### TASK TO CARRY OUT
Give back an exact copy of the lines in the records below, from the line that has "түсініктерді қалыптастыру болып табылады." through the line that has "bem como, 'no", and nothing besides.

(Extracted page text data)
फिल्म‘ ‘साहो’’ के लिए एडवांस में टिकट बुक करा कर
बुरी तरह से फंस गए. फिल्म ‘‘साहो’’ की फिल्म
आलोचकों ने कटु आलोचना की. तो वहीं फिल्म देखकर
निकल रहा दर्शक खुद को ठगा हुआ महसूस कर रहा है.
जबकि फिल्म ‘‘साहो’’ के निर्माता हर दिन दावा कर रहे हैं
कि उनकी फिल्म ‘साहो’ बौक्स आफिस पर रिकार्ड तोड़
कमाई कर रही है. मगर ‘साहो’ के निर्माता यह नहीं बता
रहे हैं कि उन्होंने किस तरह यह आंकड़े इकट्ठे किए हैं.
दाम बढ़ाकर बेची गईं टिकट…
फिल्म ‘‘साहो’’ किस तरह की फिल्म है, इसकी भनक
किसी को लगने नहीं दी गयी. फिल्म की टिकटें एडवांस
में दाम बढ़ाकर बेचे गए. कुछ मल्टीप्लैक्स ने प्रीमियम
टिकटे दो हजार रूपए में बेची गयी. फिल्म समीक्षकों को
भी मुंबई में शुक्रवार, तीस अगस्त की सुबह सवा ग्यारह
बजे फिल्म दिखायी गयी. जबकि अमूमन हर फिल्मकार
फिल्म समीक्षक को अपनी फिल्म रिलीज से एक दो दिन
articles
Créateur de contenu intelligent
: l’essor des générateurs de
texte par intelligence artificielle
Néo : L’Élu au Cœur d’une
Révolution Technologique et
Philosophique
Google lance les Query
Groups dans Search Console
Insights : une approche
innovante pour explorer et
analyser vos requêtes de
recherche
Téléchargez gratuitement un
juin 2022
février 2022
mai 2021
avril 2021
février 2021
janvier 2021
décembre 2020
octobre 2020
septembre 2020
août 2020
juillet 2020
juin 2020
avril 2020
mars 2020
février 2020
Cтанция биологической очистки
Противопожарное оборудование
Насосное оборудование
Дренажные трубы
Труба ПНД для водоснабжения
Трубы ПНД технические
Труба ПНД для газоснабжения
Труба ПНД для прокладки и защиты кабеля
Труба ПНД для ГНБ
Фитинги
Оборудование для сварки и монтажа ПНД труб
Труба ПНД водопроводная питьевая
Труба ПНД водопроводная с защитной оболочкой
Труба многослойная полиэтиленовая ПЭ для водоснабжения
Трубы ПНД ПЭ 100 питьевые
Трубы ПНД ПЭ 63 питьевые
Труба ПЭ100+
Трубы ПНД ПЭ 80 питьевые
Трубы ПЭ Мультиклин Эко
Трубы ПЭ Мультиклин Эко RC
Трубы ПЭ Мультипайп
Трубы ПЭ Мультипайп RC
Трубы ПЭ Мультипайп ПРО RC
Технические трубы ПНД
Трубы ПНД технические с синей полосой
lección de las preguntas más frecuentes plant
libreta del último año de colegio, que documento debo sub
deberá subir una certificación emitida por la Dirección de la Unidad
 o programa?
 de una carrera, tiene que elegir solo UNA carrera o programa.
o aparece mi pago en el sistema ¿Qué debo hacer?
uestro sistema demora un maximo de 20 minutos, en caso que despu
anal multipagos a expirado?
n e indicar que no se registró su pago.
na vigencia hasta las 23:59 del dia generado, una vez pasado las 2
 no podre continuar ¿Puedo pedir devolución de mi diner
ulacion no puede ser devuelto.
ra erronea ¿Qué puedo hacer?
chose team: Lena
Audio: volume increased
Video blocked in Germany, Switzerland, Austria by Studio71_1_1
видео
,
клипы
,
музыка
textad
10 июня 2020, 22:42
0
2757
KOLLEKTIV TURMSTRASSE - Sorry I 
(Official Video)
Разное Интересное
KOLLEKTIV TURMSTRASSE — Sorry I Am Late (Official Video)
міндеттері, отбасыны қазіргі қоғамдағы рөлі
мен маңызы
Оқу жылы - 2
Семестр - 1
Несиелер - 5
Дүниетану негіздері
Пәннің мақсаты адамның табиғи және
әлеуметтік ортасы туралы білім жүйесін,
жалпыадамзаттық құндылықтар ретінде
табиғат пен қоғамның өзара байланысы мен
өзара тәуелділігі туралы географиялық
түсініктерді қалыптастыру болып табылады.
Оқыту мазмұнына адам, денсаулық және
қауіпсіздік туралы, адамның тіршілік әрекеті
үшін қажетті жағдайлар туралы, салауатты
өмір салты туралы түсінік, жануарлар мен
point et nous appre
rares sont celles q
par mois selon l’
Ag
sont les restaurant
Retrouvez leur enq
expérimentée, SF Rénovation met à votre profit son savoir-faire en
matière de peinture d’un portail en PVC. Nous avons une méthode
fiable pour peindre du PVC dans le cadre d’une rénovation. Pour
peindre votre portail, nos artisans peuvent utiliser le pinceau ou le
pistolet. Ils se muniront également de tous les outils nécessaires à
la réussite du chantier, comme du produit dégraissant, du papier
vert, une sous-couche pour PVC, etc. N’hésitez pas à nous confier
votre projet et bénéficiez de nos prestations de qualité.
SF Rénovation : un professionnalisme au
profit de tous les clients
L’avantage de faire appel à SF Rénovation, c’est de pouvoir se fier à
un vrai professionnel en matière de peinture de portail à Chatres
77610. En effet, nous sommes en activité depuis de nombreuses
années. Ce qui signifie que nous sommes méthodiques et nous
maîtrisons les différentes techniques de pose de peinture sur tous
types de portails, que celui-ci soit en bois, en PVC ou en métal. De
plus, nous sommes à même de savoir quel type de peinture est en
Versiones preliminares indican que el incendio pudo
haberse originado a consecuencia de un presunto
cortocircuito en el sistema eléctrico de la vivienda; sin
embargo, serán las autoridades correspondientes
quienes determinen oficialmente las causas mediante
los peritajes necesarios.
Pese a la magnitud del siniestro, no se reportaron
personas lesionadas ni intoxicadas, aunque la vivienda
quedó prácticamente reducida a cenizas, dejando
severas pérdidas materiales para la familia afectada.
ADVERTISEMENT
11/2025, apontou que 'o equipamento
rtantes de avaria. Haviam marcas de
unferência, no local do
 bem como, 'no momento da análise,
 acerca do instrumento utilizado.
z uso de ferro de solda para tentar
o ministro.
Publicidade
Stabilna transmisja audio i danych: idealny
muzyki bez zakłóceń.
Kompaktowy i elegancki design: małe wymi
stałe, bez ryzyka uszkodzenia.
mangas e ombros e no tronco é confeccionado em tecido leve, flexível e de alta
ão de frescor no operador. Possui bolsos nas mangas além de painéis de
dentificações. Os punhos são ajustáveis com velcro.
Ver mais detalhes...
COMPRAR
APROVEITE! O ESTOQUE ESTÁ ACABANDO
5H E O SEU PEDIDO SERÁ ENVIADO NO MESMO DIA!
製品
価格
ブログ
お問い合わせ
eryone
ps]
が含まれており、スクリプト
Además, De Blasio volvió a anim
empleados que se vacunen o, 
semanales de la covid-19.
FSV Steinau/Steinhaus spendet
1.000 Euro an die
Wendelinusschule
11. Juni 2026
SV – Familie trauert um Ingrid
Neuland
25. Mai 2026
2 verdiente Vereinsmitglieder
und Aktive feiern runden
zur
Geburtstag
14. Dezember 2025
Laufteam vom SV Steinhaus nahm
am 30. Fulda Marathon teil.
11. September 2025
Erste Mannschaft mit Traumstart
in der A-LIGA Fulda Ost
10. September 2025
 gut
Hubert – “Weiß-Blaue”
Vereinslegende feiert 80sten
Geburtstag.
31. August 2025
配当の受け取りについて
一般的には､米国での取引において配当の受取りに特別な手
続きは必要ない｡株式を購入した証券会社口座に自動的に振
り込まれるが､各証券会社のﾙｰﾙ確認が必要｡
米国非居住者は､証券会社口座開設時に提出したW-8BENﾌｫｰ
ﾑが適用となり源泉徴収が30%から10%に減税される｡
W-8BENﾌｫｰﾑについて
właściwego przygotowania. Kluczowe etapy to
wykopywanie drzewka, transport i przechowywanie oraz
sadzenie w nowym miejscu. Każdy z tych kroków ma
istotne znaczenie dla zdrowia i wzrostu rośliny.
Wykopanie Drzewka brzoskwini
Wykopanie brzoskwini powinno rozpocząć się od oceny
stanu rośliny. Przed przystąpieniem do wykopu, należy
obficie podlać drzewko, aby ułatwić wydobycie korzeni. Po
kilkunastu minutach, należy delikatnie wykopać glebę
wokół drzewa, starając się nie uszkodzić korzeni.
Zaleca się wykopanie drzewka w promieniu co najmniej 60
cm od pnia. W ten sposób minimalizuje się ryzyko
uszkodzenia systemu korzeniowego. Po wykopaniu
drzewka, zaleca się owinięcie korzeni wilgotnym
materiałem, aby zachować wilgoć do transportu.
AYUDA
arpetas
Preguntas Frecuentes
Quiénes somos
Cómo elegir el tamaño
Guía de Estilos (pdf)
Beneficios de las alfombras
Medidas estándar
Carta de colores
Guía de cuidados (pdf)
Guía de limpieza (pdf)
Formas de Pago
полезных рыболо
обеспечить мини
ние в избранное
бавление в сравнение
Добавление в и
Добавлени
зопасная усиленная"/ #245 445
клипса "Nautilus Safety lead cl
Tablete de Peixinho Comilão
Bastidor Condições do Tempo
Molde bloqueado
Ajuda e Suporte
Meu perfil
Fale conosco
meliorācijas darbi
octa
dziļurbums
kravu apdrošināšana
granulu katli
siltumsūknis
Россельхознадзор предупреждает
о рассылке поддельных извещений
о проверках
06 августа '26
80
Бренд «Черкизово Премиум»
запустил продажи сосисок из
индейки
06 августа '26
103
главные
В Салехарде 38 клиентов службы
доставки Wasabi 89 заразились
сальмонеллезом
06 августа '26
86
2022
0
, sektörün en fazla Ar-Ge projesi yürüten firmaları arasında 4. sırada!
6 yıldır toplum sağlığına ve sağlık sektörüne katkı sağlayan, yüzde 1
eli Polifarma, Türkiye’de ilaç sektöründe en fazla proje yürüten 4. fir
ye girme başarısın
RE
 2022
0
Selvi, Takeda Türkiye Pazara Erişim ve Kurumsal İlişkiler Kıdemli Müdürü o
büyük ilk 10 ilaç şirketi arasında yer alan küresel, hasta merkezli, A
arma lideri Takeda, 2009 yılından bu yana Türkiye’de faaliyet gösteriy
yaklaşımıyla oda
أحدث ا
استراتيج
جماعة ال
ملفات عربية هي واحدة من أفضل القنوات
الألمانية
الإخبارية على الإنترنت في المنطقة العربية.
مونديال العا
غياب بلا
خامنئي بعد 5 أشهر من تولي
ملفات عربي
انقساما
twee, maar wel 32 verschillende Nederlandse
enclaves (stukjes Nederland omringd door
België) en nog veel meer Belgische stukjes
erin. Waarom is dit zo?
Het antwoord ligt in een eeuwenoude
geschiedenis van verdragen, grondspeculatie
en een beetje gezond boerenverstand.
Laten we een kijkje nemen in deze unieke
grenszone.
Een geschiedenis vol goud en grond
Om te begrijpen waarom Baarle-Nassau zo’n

### COMPLETED TASK
түсініктерді қалыптастыру болып табылады.
Оқыту мазмұнына адам, денсаулық және
қауіпсіздік туралы, адамның тіршілік әрекеті
үшін қажетті жағдайлар туралы, салауатты
өмір салты туралы түсінік, жануарлар мен
point et nous appre
rares sont celles q
par mois selon l’
Ag
sont les restaurant
Retrouvez leur enq
expérimentée, SF Rénovation met à votre profit son savoir-faire en
matière de peinture d’un portail en PVC. Nous avons une méthode
fiable pour peindre du PVC dans le cadre d’une rénovation. Pour
peindre votre portail, nos artisans peuvent utiliser le pinceau ou le
pistolet. Ils se muniront également de tous les outils nécessaires à
la réussite du chantier, comme du produit dégraissant, du papier
vert, une sous-couche pour PVC, etc. N’hésitez pas à nous confier
votre projet et bénéficiez de nos prestations de qualité.
SF Rénovation : un professionnalisme au
profit de tous les clients
L’avantage de faire appel à SF Rénovation, c’est de pouvoir se fier à
un vrai professionnel en matière de peinture de portail à Chatres
77610. En effet, nous sommes en activité depuis de nombreuses
années. Ce qui signifie que nous sommes méthodiques et nous
maîtrisons les différentes techniques de pose de peinture sur tous
types de portails, que celui-ci soit en bois, en PVC ou en métal. De
plus, nous sommes à même de savoir quel type de peinture est en
Versiones preliminares indican que el incendio pudo
haberse originado a consecuencia de un presunto
cortocircuito en el sistema eléctrico de la vivienda; sin
embargo, serán las autoridades correspondientes
quienes determinen oficialmente las causas mediante
los peritajes necesarios.
Pese a la magnitud del siniestro, no se reportaron
personas lesionadas ni intoxicadas, aunque la vivienda
quedó prácticamente reducida a cenizas, dejando
severas pérdidas materiales para la familia afectada.
ADVERTISEMENT
11/2025, apontou que 'o equipamento
rtantes de avaria. Haviam marcas de
unferência, no local do
 bem como, 'no momento da análise,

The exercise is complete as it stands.